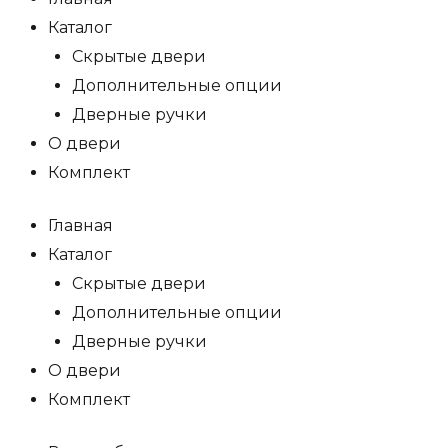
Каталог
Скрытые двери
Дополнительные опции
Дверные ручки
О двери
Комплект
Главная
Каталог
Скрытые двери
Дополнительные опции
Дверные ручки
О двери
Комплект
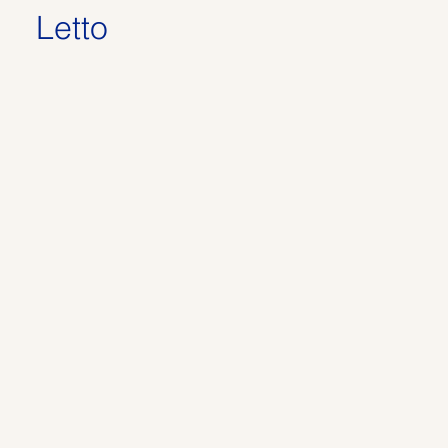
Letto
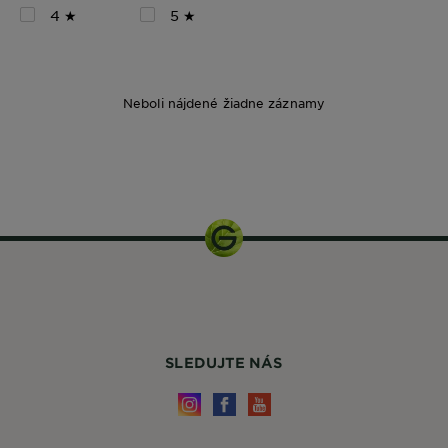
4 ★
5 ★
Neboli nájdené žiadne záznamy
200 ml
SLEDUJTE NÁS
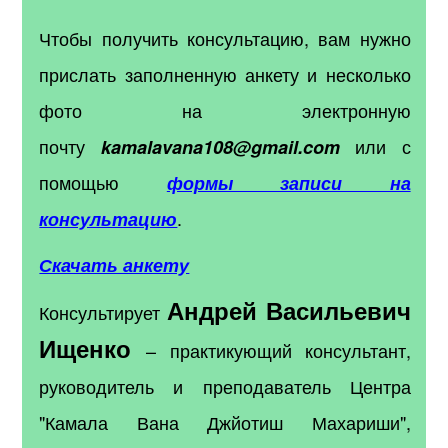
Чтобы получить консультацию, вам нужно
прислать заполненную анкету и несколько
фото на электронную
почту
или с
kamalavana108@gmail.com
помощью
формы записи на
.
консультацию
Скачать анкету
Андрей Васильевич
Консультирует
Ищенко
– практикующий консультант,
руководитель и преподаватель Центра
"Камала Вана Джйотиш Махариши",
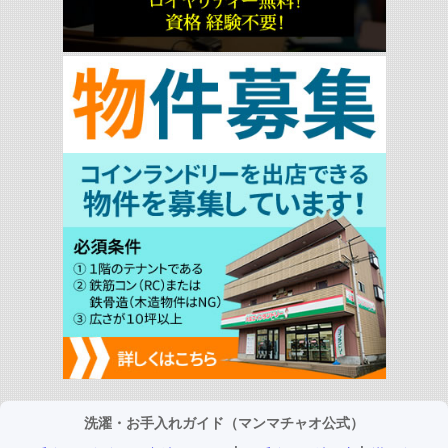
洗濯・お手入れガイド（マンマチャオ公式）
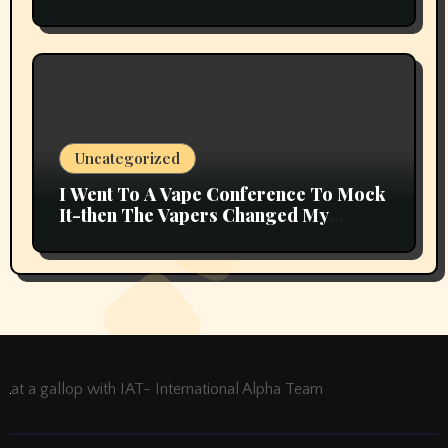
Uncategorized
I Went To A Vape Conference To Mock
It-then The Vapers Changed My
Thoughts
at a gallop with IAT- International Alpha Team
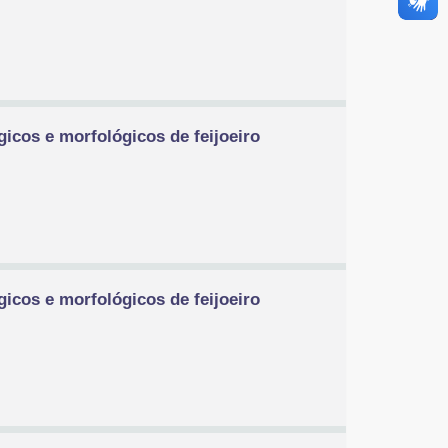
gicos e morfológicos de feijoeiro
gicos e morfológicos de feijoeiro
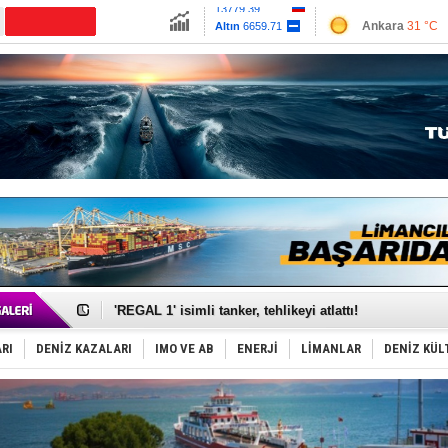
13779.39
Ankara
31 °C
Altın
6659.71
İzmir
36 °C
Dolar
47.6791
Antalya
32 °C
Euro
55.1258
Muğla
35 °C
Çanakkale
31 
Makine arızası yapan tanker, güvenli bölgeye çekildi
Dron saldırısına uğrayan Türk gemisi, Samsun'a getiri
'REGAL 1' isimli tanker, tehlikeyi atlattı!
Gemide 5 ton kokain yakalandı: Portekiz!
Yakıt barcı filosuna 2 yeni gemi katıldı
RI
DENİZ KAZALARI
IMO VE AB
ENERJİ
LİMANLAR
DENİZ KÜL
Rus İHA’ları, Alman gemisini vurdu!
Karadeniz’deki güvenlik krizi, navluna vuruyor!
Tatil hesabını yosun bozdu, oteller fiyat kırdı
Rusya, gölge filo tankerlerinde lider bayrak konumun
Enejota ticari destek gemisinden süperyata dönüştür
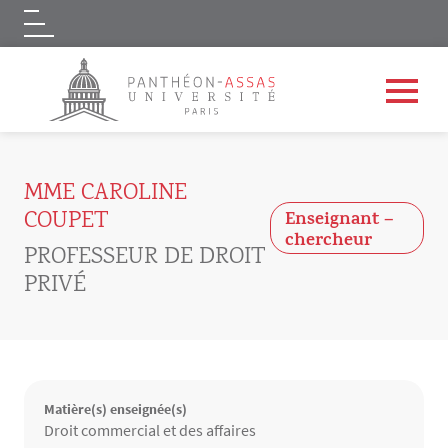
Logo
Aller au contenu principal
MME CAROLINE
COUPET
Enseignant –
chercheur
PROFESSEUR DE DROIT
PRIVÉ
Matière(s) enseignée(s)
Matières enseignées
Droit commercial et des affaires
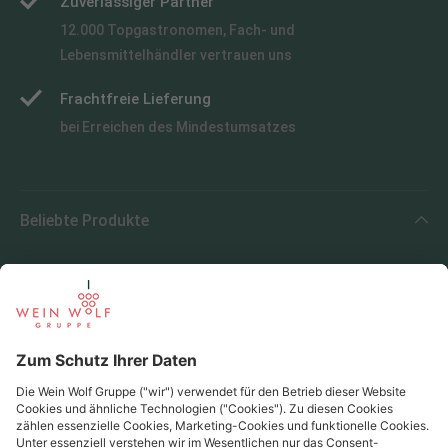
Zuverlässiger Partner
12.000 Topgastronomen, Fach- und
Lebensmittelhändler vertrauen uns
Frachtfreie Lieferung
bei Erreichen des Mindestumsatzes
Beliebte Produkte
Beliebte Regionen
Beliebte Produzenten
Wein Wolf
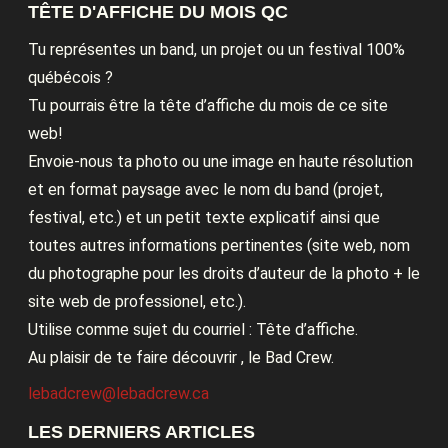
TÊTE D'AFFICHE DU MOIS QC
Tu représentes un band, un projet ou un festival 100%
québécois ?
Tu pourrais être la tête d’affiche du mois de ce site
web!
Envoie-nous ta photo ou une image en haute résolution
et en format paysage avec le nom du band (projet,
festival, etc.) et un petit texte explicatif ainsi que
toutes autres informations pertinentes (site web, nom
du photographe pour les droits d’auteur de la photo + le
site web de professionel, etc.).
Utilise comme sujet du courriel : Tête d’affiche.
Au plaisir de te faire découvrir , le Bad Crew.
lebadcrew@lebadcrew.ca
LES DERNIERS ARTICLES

◆ **What the exercise asks**: Filter the records for the word "band" and show every line that has it.

◆ **Solution to this exercise**:
Tu représentes un band, un projet ou un festival 100%
et en format paysage avec le nom du band (projet,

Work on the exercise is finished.